In one form of the present disclosure, a ceramic layer 170 located between the heating wire line 120 and the antenna line 140 is provided at the intersection points 150 between the heating wire lines 120 and the antenna lines 140, and thus, if current is applied along the heating wire lines 120, the current applied to the heating wire lines 120 is not applied to the antenna lines 140.

The ceramic layer 170 may be configured to be located between the heating wire line 120 and the antenna line 140, and the heating wire line 120, the ceramic layer 170 and the antenna line 140 may be sequentially stacked on the rear window glass 200 at the intersection point 150, or, in accordance with another form, the antenna line 140, the ceramic layer 170 and the heating wire line 120 may be sequentially stacked on the rear window glass 200 at the intersection point 150.

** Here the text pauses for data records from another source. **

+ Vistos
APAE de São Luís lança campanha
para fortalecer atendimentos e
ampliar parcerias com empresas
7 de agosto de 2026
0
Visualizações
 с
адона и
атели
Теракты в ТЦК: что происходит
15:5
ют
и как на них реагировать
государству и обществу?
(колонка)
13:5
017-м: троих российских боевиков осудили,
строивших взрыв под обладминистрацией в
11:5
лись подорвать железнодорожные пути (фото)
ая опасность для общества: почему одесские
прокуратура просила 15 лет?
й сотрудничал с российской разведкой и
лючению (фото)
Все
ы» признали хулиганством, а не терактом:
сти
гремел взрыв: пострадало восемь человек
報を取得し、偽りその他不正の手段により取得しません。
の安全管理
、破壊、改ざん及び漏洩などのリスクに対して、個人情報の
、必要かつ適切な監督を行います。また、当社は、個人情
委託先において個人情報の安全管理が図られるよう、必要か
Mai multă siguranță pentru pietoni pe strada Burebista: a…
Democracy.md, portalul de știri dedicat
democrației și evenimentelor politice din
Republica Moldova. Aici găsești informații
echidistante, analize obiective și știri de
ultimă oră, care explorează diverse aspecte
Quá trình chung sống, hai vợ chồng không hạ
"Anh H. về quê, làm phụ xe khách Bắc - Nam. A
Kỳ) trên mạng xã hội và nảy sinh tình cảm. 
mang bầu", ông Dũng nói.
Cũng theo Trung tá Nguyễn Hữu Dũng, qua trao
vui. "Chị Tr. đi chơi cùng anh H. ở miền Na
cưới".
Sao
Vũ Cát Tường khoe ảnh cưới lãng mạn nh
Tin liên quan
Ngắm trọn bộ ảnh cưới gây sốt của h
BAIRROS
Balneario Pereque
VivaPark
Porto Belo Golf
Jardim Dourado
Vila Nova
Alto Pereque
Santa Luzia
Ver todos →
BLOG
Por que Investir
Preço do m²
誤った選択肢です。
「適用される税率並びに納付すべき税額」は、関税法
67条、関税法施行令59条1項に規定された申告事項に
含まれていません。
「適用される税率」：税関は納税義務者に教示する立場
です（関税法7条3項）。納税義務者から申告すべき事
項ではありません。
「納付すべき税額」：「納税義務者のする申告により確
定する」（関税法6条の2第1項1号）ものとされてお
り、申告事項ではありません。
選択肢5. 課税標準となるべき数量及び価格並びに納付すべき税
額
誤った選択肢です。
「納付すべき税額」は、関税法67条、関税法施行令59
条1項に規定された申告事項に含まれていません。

In summary, the ceramic layer 170 is located between the heating wire line 120 and the antenna line 140, and the stacking sequence of the heating wire line 120, the ceramic layer 170 and the antenna line 140 may be changed according to mass production environments.

Furthermore, in accordance with one form of the present disclosure, the heating wire structure for glass 100 located on the rear window glass 200 is provided through printing processes, and the antenna lines 140 including the antenna 130 are primarily printed on the rear window glass 200. Then, a process of printing a black enamel layer at the edge or the rear window glass 200 and predicted points as the intersection points 150 is performed.

Thereafter, a printing screen including the vertical bars 160 and the heating wire lines 120 is printed on the rear window glass 200 provided with the black enamel layer printed thereon, and thus the rear window glass 200 including the heating wire structure for glass 100 is manufactured.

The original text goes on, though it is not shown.